The forest is not managed despite the community – it is managed through them. The results are clear. Mountain gorilla numbers, once close to extinction, are now rising; the only great ape population in the world where numbers are increasing.

Malaysia has the foundations to achieve something similar. The country is home to 18 recognised indigenous groups. For centuries these communities have practised sophisticated, ecologically-calibrated forest stewardship.

The Penan of Sarawak navigated the forests of Borneo through carefully structured resource tenure systems, seasonal rotations, and shared knowledge networks. The Temiar of Kelantan and Perak maintain agroforestry landscapes that support remarkable biodiversity compared with surrounding monoculture land. These are sophisticated ecological management systems.

Yet Malaysian law treats these communities as obstacles to development rather than partners in conservation. Native Customary Rights claims frequently remain caught in legal disputes for decades.

Jabatan Kemajuan Orang Asli (Orang Asli Development Depart-ment), the agency responsible for Orang Asli affairs, still operates under a framework that was designed for assimilation rather than self-determination.

The landmark Sagong Tasi decision in 2002 affirmed indigenous land rights but administrative workarounds have steadily weakened its impact.

In Sarawak, the collision between plantation expansion, logging concessions, and native customary land rights has produced years of legal battles that exhaust the very communities they most harm.

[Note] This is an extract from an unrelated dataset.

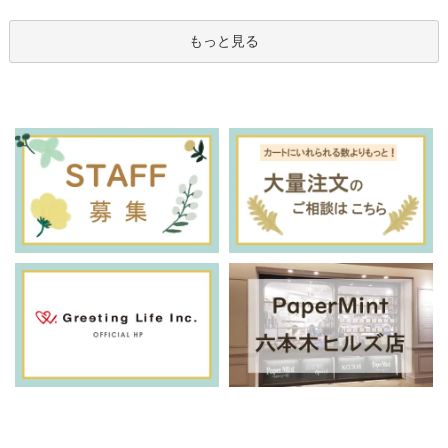
もっと見る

Malaysia’s National Policy on Biological Diversity 2016-2025 contains ambitious language about community participation and ecosystem-based management. But protected areas still fall short of the 30% coverage target set by the Kunming-Montreal Global Biodiversity Framework. Enforcement capacity remains chronically limited. Communities closest to the forests remain largely excluded from the institutions that determine how those forests are managed.

A Malaysian version of Rwanda’s model would mean recognising free, prior, and informed consent for indigenous communities in all decisions affecting their territories as a veto-bearing right. It would mean sharing revenues from tourism, carbon credits, and biodiversity financing with these communities; establishing co-management boards where indigenous representatives hold decision-making power; and formally recognising traditional ecological knowledge within environmental impact assessments just as engineering and technical reports are recognised.

None of this is radical or new. Studies show that indigenous-managed territories often have higher biodiversity, lower deforestation rates, and better long-term resilience than state-managed protected areas with equivalent legal status. Protecting ecosystems and empowering indigenous communities are not separate goals. They are the same strategy.

I left Rwanda carrying something I cannot quite name. It was not optimism exactly. The global biodiversity crisis is too severe for that. But it was a reminder that political will can exist. It can emerge even in places that have faced profound national trauma. Rwanda chose to build a conservation system rooted in partnership with local communities. That choice is now protecting one of the world’s most iconic species.

The silverback I sat with has a name: Mohuza, meaning “the comforter” in the Kinyarwandan language. The rangers know which family he leads, which infants were born this season, which rival males challenge his territory. He is known because someone decided he was worth knowing. Worth protecting. Worth building an entire system of care around.

Malaysia’s forests are full of creatures equally extraordinary, equally irreplaceable. They are equally tied to the health of this planet and to the wellbeing of the communities who live alongside them.

As I left the forest that day, I waved Mohuza farewell and thanked him.

The real question facing us is not whether Malaysia can afford to protect what remains. It is whether the country has finally understood that it cannot afford not to, and whether it is ready to work with the communities who have always known how.